To determine if the Th1 response to WT infection is also induced by PT, we examined IFN-γ gene expression, using the samples from mice infected with 5×105 CFU of WT versus 5×106 CFU of ΔPT. In response to WT infection, there was a 20-fold increase above controls in IFN-γ gene expression on day 4 and a 60-fold increase by day 7, significantly higher than that in response to ΔPT infection (5-10-fold increase above control) (Fig. 4E), indicating that PT induces Th1 as well as Th17 responses during B. pertussis infection.

Flow cytometry analysis of IL-17-producing cells in mice infected with B. pertussis WT and ΔPT

To confirm the difference in IL-17 production in WT- and ΔPT-infected mice and to identify the cells producing IL-17 at the peak of infection, we performed flow cytometry analysis of cells infiltrating the lungs and airways in response to these infections. Mice were infected with 5×105 CFU of either strain, and lung and BAL cells from groups of mice (n = 3) were analyzed 7 days post-infection. CD3+ T cells made up 2.5% of BAL cells in WT-infected mice and 25% of these T cells were IL-17+, whereas less than 1% of BAL cells in ΔPT-infected mice were CD3+ T cells and only 2% of these were IL-17+ (Fig. 5A, B, D, E). In addition, the mean fluorescence intensity (MFI) of IL17 staining on CD3+ T cells among BAL cells from WT-infected mice was 5-fold higher than that from ΔPT-infected mice (Fig. 5C–E). Surprisingly, there was no significant presence of IL-17+ T cells in the lung tissue of WT-infected mice, and all of these cells appeared to be present in the airways (BAL cells - Fig. 5F, G).

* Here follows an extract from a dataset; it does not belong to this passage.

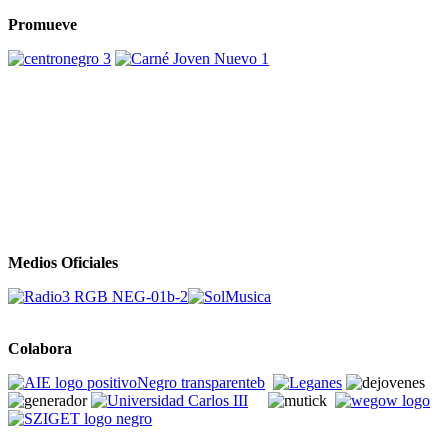
Promueve
Medios Oficiales
Colabora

In addition, T cells were not the only producers of IL-17. Neutrophils (defined as Gr1hi CD11b+) made up a greater percentage of BAL cells in WT-infected mice than in ΔPT-infected mice (Fig. 6A) consistent with our earlier data, and 33% of these neutrophils from WT-infected mice were IL-17+, whereas there was a very small number of weakly-staining IL-17+ neutrophils from ΔPT-infected mice (Fig. 6B–E), indicating that neutrophils are also significant IL-17 producers in this infection. Furthermore, 12% of airway macrophages (defined as CD11b CD11c+ Gr1lo) also stained positive for IL-17 in WT-infected mice, but less than 1% in ΔPT-infected mice (Fig. 6G–J). Again there were very few IL-17+ neutrophils or macrophages in the lung tissue of these mice (data not shown). Collectively these data confirm that the IL-17 response is significantly higher in WT-infected mice than in ΔPT-infected mice, supporting a role for PT in this induction, and demonstrate that multiple cell types (including T cells, neutrophils and macrophages) in the airways produce IL-17 at the peak of this infection.

Figure 5
Flow cytometry analysis of airway T cells at the peak of WT or ΔPT infection.
Figure 6
Flow cytometry analysis of airway neutrophils and macrophages at peak WT or ΔPT infection.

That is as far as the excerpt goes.